Seguro que otros muchos antes
habían sucumbido al torrente incesante de emociones que, como a mí, me tomaron
por asalto aquella primera vez, apenas caído el telón entre el cadáver
desangrado de Scarpia y la ovación del heterogéneo público que atestaba la Ópera
de Praga allá por el año 1993. Esa experiencia, hasta entonces única, tan solo contribuyó
a acrecentar aquel toque de romántica tragedia que nuestro viaje de fin de
carrera siempre tuvo para mí, incluso antes de que tomáramos el autobús con
dirección al aeropuerto de Barajas. Aquella función, sin embargo, me sirvió
para aprender a desconfiar de anhelos y de esperanzas irracionales fruto de
cualquier obra de arte por arrebatadora que fuera.
Despojado de toda sensiblera
afección e inconsciente de otras similares perturbando a mi acompañante,
asistimos en Oviedo a la que habría de ser una decepcionante recreación de lo
que, en su día, me había resultado poco menos que sublime. Anodina y carente de
magia, me pareció haber estado engañado durante meses, como si la música que había conocido en Praga la hubiera yo
imaginado inmerso en el hechizo que me poseía por entonces.

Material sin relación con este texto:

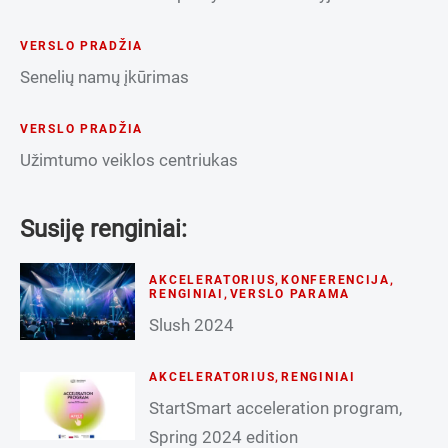
VERSLO PRADŽIA
Senelių namų įkūrimas
VERSLO PRADŽIA
Užimtumo veiklos centriukas
Susiję renginiai:
AKCELERATORIUS
,
KONFERENCIJA
,
RENGINIAI
,
VERSLO PARAMA
Slush 2024
AKCELERATORIUS
,
RENGINIAI
StartSmart acceleration program,
Spring 2024 edition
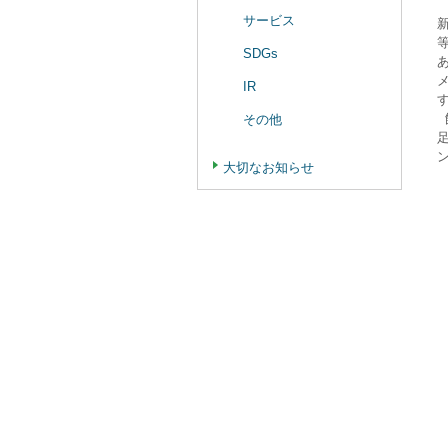
サービス
SDGs
IR
その他
大切なお知らせ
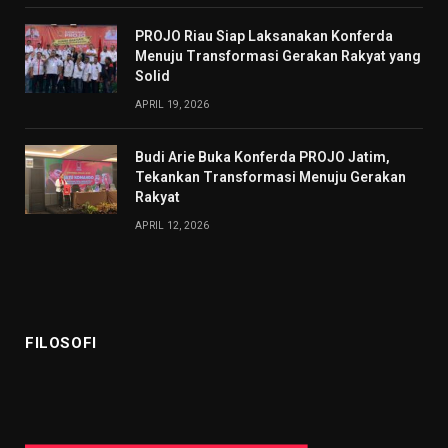
PROJO Riau Siap Laksanakan Konferda
Menuju Transformasi Gerakan Rakyat yang
Solid
APRIL 19, 2026
Budi Arie Buka Konferda PROJO Jatim,
Tekankan Transformasi Menuju Gerakan
Rakyat
APRIL 12, 2026
FILOSOFI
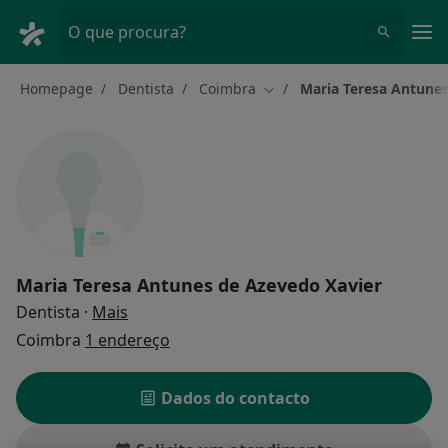
Men
O que procura?
Homepage
Dentista
Coimbra
Maria Teresa Antunes
Mudar de cidade
Maria Teresa Antunes de Azevedo Xavier
sobre as especializações
Dentista
·
Mais
Coimbra
1 endereço
Dados do contacto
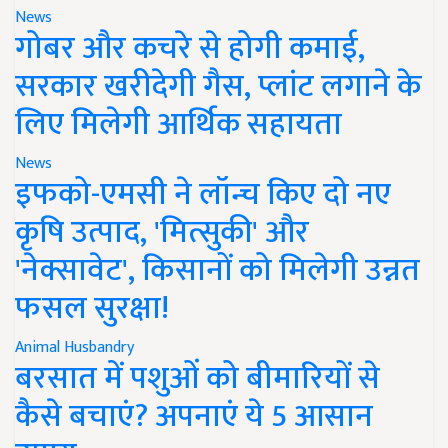
News
गोबर और कचरे से होगी कमाई,
सरकार खरीदेगी गैस, प्लांट लगाने के
लिए मिलेगी आर्थिक सहायता
News
इफको-एमसी ने लॉन्च किए दो नए
कृषि उत्पाद, 'मित्सुकी' और
'नेक्सावेट', किसानों को मिलेगी उन्नत
फसल सुरक्षा!
Animal Husbandry
बरसात में पशुओं को बीमारियों से
कैसे बचाएं? अपनाएं ये 5 आसान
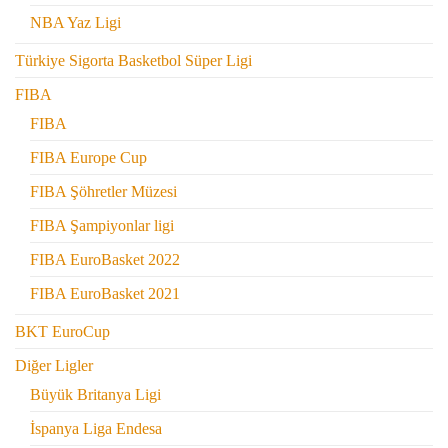
NBA Yaz Ligi
Türkiye Sigorta Basketbol Süper Ligi
FIBA
FIBA
FIBA Europe Cup
FIBA Şöhretler Müzesi
FIBA Şampiyonlar ligi
FIBA EuroBasket 2022
FIBA EuroBasket 2021
BKT EuroCup
Diğer Ligler
Büyük Britanya Ligi
İspanya Liga Endesa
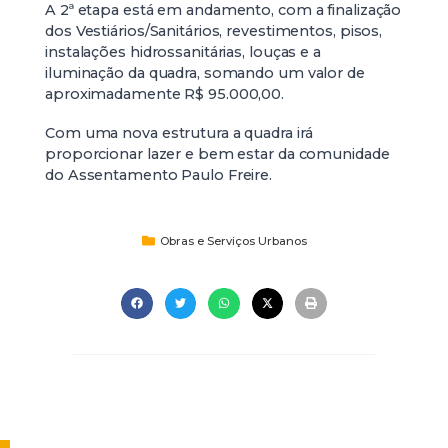
A 2ª etapa está em andamento, com a finalização
dos Vestiários/Sanitários, revestimentos, pisos,
instalações hidrossanitárias, louças e a
iluminação da quadra, somando um valor de
aproximadamente R$ 95.000,00.
Com uma nova estrutura a quadra irá
proporcionar lazer e bem estar da comunidade
do Assentamento Paulo Freire.
Obras e Serviços Urbanos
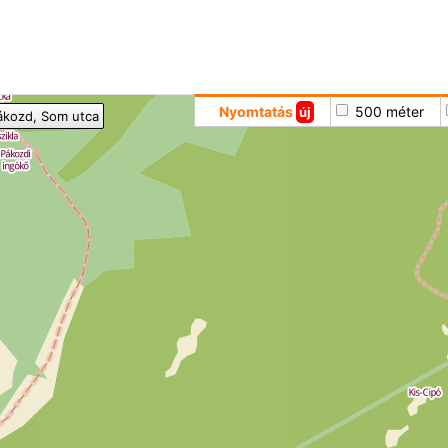
Hoppá
Nyomtatás
500 méter
új
ákozd
, Som utca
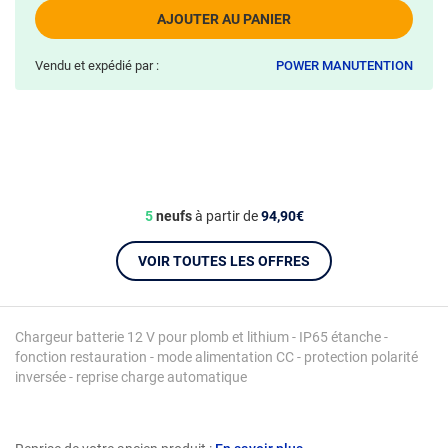
AJOUTER AU PANIER
Vendu et expédié par :
POWER MANUTENTION
5
neufs
à partir de
94,90€
VOIR TOUTES LES OFFRES
Chargeur batterie 12 V pour plomb et lithium - IP65 étanche -
fonction restauration - mode alimentation CC - protection polarité
inversée - reprise charge automatique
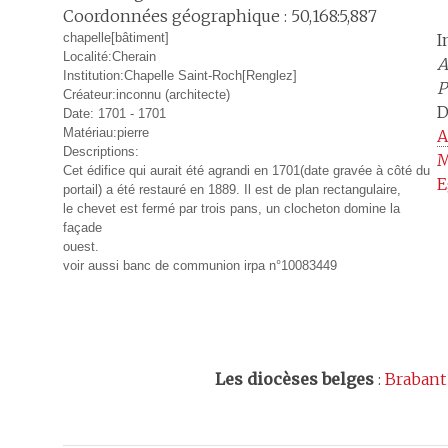
Coordonnées géographique : 50,168:5,887
chapelle[bâtiment]
I
Localité:Cherain
A
Institution:Chapelle Saint-Roch[Renglez]
P
Créateur:inconnu (architecte)
D
Date: 1701 - 1701
Matériau:pierre
A
Descriptions:
M
Cet édifice qui aurait été agrandi en 1701(date gravée à côté du
E
portail) a été restauré en 1889. Il est de plan rectangulaire,
le chevet est fermé par trois pans, un clocheton domine la
façade
ouest.
voir aussi banc de communion irpa n°10083449
Les
diocèses belges
:
Brabant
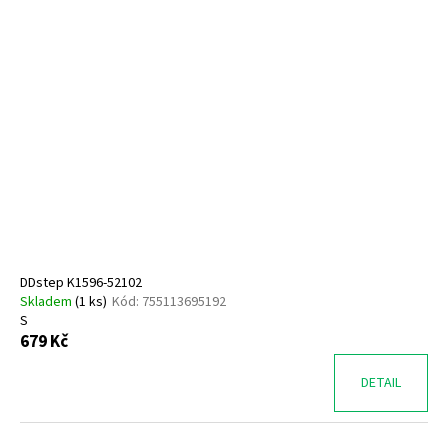
DDstep K1596-52102
Skladem
(
1 ks
)
Kód:
755113695192
S
679 Kč
DETAIL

Tal vez con el propósito de
testar esta posibilidad (y por el capricho de un destino burlón que la programó
en el par de días que allí estuvimos) regresé al mismo escenario donde todo
había comenzado, compartiendo palco con el ángel que aún hoy me acompaña. Hasta
allí la arrastré, forzándola a explicarme la naturaleza misma de aquella
primera y personalísima emoción que el arte que contemplábamos me había
ofrecido durante un par de horas unos años atrás y se había esfumado al
iluminarse el patio de butacas. Con enfermiza obsesión, pretendí que sintiera
lo mismo que yo en aquella ocasión y con desilusión acepté que mi locura era
única y el encanto ya no podía regresar.
Puccini cayó en mi olvido, como
tantos otros, y salvo esporádicas programaciones radiofónicas de alguna de sus
arias, Tosca quedó anclada como un patético recuerdo de mi época más triste.
Hasta que catorce años después,
obligado a medias por mis paternales quehaceres, tomé asiento en uno de los
primeros bancos de la iglesia de St Mary´s dispuesto a que un grupo de
aficionados (entre ellos mi hija de nueve años) le diera la puntilla al
glorioso espejismo del genio italiano. Mas, para mi asombro y guiados por un
excelente director español a quien tuve el placer de conocer entre los dos
primeros actos, su exiguo grupo de intérpretes atinaron las primeras notas y se
fueron creciendo hasta que el prófugo Angelotti hizo su entrada sobre el
diminuto escenario y dejó constancia de mi craso error de juicio. La sucesiva
aparición de los principales personajes no sólo no desmereció la intervención
del bajo sino que la voz de una espléndida soprano nos regaló momentos de
inesperada excelencia.
Así, entre intrigas, celos y
celebraciones, alcanzamos la última escena del primer acto con los coros
apretujados tras el furioso barón, dispuestos a rezar el Te Deum. La música
pasó entonces a un segundo plano, banda sonora de un espectáculo increíble: una
perla en uniforme de escuela, distraída a ratos, saltándose algún latinajo,
pero dotándole su gracia única al dramático ceremonial al que asistíamos. El
público estalló en aplausos como no podía ser de otra manera (allí casi todos
estábamos emparentados con algún intérprete) y mi niña se vino trotando hasta
el banco para seguir el espectáculo sentada a mi vera. Hasta entonces sus
contactos con la Ópera habían sido testimoniales y a regañadientes y tuve que
hacerle un resumen de la trama (exagerando aún más los momentos más funestos)
para despertarle un interés que le
notaba yo algo desatendido.
Consumido el refrigerio del
descanso (un zumo de naranja en vaso de plástico), hube de insistirle que
guardara silencio cuando Juan, batuta en mano, se dispuso a reanudar el
recital. Como le había censurado los motivos de la desdichada heroína para
deshacerse del villano y a la cría le resultaron excesivos los dimes y diretes
que armonizaron durante lo que debió parecerle una eternidad, no pudo evitar preguntarme
un par de veces cuándo llegaba la acción. “Pronto”; ella aceptó. Pero para
entonces no debió importarle que el barón se muriera bajando la cabeza e
hiciera mutis por el foro tan discreto como pudo, para dejar que Tosca cerrara
de manera magistral el segundo acto
Apenas nos levantamos esta vez,
cansada como estaba y ansioso yo por escuchar el celebérrimo “Adiós a la vida”.
Los últimos carraspeos enturbiaron los primeros acordes y, como a buen seguro
Puccini había previsto, su toque de magia, aquel que había yo perseguido a
ciegas durante años, reverberó entonces entre las columnas de la iglesia y fue
a posarse sobre nosotros.
Justo en ese instante, mientras
amanecía por última vez para los dos amantes, mi niña me rodeó el brazo con los
suyos y apoyó su carita sobre mi hombro.